I hiked to Lake Serene, making a detour to see Bridal Veil Falls along the way, bringing the hike to 8 miles roundtrip with 2000 feet of elevation gain.
The start of the trail was wide and flat. At around the 2-mile mark, the trail branched to climb upwards to Bridal Veil Falls. There was a steep snowfield we had to cross. I brought microspikes, which I got to use for the first time. The falls were powerful. Water beat the rocks below and produced a far-reaching spray.
On the way down from the falls, I tried glissading, but I could not stop myself on the steep, slick snow. My heart raced, as I was sliding down out of control. Luckily, there was a tree branch I could grab on to. And if I were to have fallen farther, there were some patches of shrubs below that would have probably stopped my fall. After that incident, my fellow hikers gave me advice on how to use microspikes. Instead of glissading down without an ice axe to self-arrest, they said to “trust the equipment, trust the microspikes to work.” Rather than step gingerly on the snow, they said to take firm steps to create footholds, toe-first while ascending and heel-first while descending.
Back at the juncture, we continued on towards Lake Serene. We passed the lower falls, which were nearly as impressive as the Bridal Veil Falls, also wide with a large throughput of water. There were clear swimming holes at the base of the falls. But this was not a day for swimming— during the hike, the weather alternated between rain, sleet, and snow.
The flat trail turned into a slog of switchbacks, a stairmaster consisting alternately of actual wooden stairs, roots, and rocks. At higher elevation, again we donned our traction devices as the switchbacks became completely covered in snow. After the switchbacks, we hiked through precipitous snowfields on narrow trails forged by whoever hiked before us. A one point, there was a fairly large drop from the snowpack trail into a creek. We had to slide down, cross the creek, then lift ourselves back onto the trail.

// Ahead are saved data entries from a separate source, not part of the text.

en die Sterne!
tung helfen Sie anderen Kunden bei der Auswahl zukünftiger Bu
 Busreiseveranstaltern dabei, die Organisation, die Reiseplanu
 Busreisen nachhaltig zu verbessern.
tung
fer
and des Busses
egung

When we finally reached the lake, I was elated. I had eaten breakfast, but the hike made me hungry, and I felt a dull and growing burning in my stomach as time went on. I guzzled down a sandwich while admiring the lake, which was covered in snow. It was certainly serene, watching the quiet lake while snowflakes fell. On the way back, the clouds opened up and we saw a rainbow in the misty blue sky. I was surprised, hiking back, seeing that we had travelled so far.

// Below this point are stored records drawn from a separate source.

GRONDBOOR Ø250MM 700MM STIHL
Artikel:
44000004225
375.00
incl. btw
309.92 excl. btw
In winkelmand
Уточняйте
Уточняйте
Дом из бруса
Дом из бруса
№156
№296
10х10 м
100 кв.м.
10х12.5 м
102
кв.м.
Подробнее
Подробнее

The snow made this hike challenging for me, and it was not a hike that I would have been comfortable doing alone. I am thankful for my fellow hikers, who lent me their hats to keep away the precipitation, for letting me borrow trekking pulls, giving me advice, and pulling me up steep sections. Most of all, they were all very friendly, humorous, and supportive. Back in the parking lot, I felt relief, glad to have made it and flush with the feeling of accomplishment and expanded capabilities. I will feel more confident and capable doing hikes with this terrain in the future.